Pedra que sustenta vinha e memória
A Ponte do Torno está lá desde que me lembro. Um arco só, em granito, que os livros dizem ser medieval mas que para nós é só "a ponte". Os turistas fotografam-na ao pôr do sol, quando a água faz espelho e o arco fica completo - é bonito, sim senhor, mas eu prefiro a manhã de inverno, quando a neblim sobe do rio e ela parece que vai desaparecer.
A calçada romana que parte dali até às Termas é dos poucos sítios onde ainda se ouve o silêncio. Três quilómetros a pé, entre muros de xisto e oliveiras que já eram velhas quando o meu avô era miúdo. No fim, água a ferver a 28 graus - dizem que cura reumátismos, eu cá acho que cura é saudades.
A igreja é como as outras: granito por fora, ouro por dentro. Mas a romaria de Santa Eufémia, a 15 de setembro, ainda é aquela coisa de antigamente. Há bombos, há rifanfona, e há um velho que ainda sabe o "Loa" em latim deigual. A missa é campal, sim, mas o importante vem depois: o vinho tira-se das garrafas, o leitão tira-se do forno, e os cantares ao desafio duram até as estrelas cansarem.
Socalcos que sobem até à UNESCO
Desde 2001 que isto é Património Mundial - o que quer dizer que os vinhos subiram de preço e os turistas desceram de autocarro. O "Caminho das Vinhas" é um anel de seis quilómetros que até o meu sogro faz, e ele tem oitenta e tal. No cimo do Cabeço do Fojo vê-se o Douro a fazer curvas, como quem não quer chegar a lado nenhum.
António José - o "Bordeaux", como lhe chamam - foi o primeiro cá da terra a pôr vinho em barrica de carvalho francês. Dizem que ganhou medalhas, eu cá sei que ganhou é um Ferrari vermelho. Mas o vinho continua a ser feito como sempre: os pés nos lagares, as mãos nos cachos, e a paciência nos anos.
Mesa de xisto e lume lento
No "Cantinho" - que é mesmo um cantinho, só cabem seis mesas - a chanfana vem em pote de barro e o pão vem em cesto de trança. O bode cozeu ontem, o queijo foi feito anteontem, e o doce de figo... bem, o doce de figo é da minha mãe, mas isso já é outra conversa.

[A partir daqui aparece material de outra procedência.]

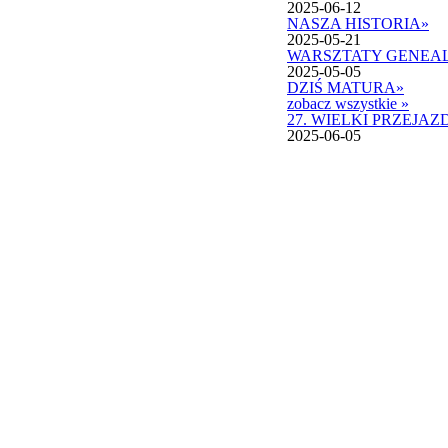
2025-06-12
NASZA HISTORIA
»
2025-05-21
WARSZTATY GENEA
2025-05-05
DZIŚ MATURA
»
zobacz wszystkie »
27. WIELKI PRZEJ
2025-06-05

Na mercearia da Glória - onde se pesa em balança de dois pratos e se fatura num caderno de pauta - ainda se compra Terrincho com casca a cheirar a noz e chouriça de Vinhais que farta um homem durante uma semana de colheita.

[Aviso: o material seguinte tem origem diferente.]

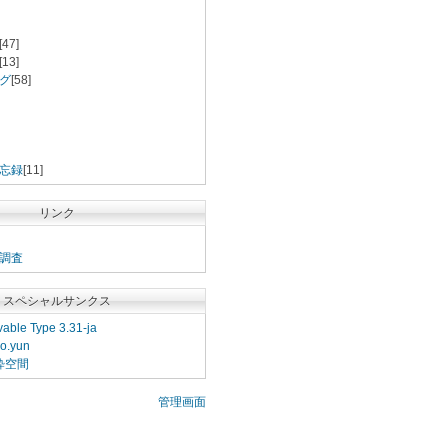
[47]
[13]
グ
[58]
忘録
[11]
リンク
調査
スペシャルサンクス
able Type 3.31-ja
o.yun
粋空間
管理画面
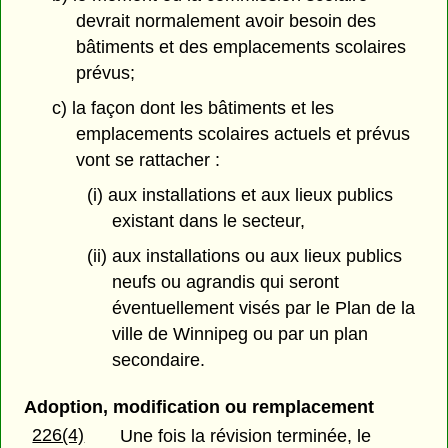
devrait normalement avoir besoin des
bâtiments et des emplacements scolaires
prévus;
c) la façon dont les bâtiments et les
emplacements scolaires actuels et prévus
vont se rattacher :
(i) aux installations et aux lieux publics
existant dans le secteur,
(ii) aux installations ou aux lieux publics
neufs ou agrandis qui seront
éventuellement visés par le Plan de la
ville de Winnipeg ou par un plan
secondaire.
Adoption, modification ou remplacement
226(4)
Une fois la révision terminée, le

Quando a noite cai e o céu fica todo preto, a Via Láctea aparece como um risco de giz. O silêncio é tão grosso que se ouve o Torno a correr lá em baixo. E é nessa hora - entre o murmúrio da água e o ranger da porta da igreja - que se percebe: isto não é terra de grandes coisas, é terra de coisas que ficam.